▸ Work to complete
Below are the entries; return every line among them that holds the word "лендинга".

▸ Task inputs
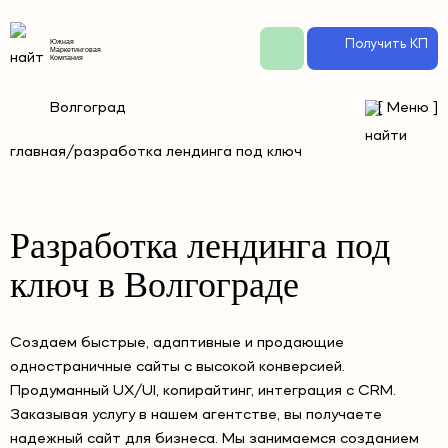
Получить КП
Южная
Маркетинговая
Компания
Волгоград
[
Меню
]
главная/
разработка лендинга под ключ
Разработка лендинга под
ключ в Волгограде
Создаем быстрые, адаптивные и продающие
одностраничные сайты с высокой конверсией.
Продуманный UX/UI, копирайтинг, интеграция с CRM.
Заказывая услугу в нашем агентстве, вы получаете
надежный сайт для бизнеса. Мы занимаемся созданием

▸ Answer below
разработка лендинга под ключ
Разработка лендинга под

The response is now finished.